HC 576 Progress towards the implementation of Universal Credit

Written evidence submitted by the Women’s Budget Group

Summary

Monthly payment of Universal Credit

· Universal Credit (UC) will normally be paid monthly - with limited exceptions, and budgeting support and loans to help those finding this difficult. We suggest UC claimants should have the choice of more frequent payment.

· The government says monthly payment of UC mimics life in work. But many on low incomes in work have wages and/or benefits and tax credits paid more frequently, which matches common budgeting patterns for those on low incomes.

· Monthly payment with only limited exceptions does not chime well with the government’s promotion of choice and arguments against interfering in household money management. Only 1 in 10 claimants think it would make their lives easier.

· This is not just a problem of transition or about a small minority who have difficulty budgeting. And women are likely to be hit harder, as in low-income families they tend to make more frequent purchases that will be squeezed as money is stretched.

· Providing choice to claimants would avoid UC becoming bogged down in labour-intensive discretionary front-line staff decisions on exceptions or overwhelmed with applications for advance payments, and would therefore aid its smooth introduction.

Payment of Universal Credit to one person/account for couples

· Couples must choose one partner/account to be paid UC (possibly a joint account). Absorbing payments for children and rent into UC makes this more significant. There will be very limited exceptions (such as for domestic violence), as now.

· The government argues that paying all of UC to one account mimics wages. But wages are not jointly owned or assessed, like UC; and many families have 2 wages.

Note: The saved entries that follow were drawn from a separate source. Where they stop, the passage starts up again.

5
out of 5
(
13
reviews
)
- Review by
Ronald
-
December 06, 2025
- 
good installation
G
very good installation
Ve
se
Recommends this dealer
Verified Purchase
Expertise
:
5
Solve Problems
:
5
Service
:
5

· Paying all the UC a couple gets to one partner/account is likely to result in less equal couple relationships, and one partner not gaining or practising financial capability.

· Logically, if couples can choose the partner/account to be paid UC, they should be able to choose to split UC between them too - which is what we propose. This is compatible with UC technology, and the government favours expanding choice to split UC by percentages over dividing it by its constituent elements.

· Arrangements for UC must be flexible enough to work for all kinds of families. Equality and sharing of resources cannot be assumed for all even with joint accounts. And facilitating individual access to income and financial security is not a threat to family stability, but on the contrary is likely to strengthen and support it.

1. Introduction

1.1 The Women’s Budget Group (WBG) is an independent voluntary organization of individuals from academia, NGOs etc. We have been scrutinizing the gender implications of UK governments’ Budgets and spending plans since the early 1990s. We believe that knowing about the gender implications of policy changes is important in order to reduce gender inequalities and to ensure policy changes meet their goals effectively. We have already undertaken gender analysis of the Welfare Reform Bill (now the 2012 Act).

1.2 This evidence focuses on the proposals for monthly payment of UC, and payment to one person/account for couples. Further information can be obtained from the following documents on our website - http://www.wbg.org.uk/RRB_Briefings.htm

- response to Social Security Advisory Committee consultation on draft Claims and Payments Regulations;

- briefing on frequency of payment of UC for Committee stage of Bill in House of Lords;

- briefing on UC payment issues for earlier stages of Bill.

2. Monthly payment of UC

2.1 The government intends to pay UC monthly in arrears to most claimants. This may align better with some rent/mortgage payments, but differs from how most benefits/tax credits work now, as they are largely paid more frequently (or this is a choice), for those in work as well as out. Monthly payment is a significant change; we do not believe the problems it poses affect only a small minority of claimants who cannot manage their money, or that these problems are just transitional.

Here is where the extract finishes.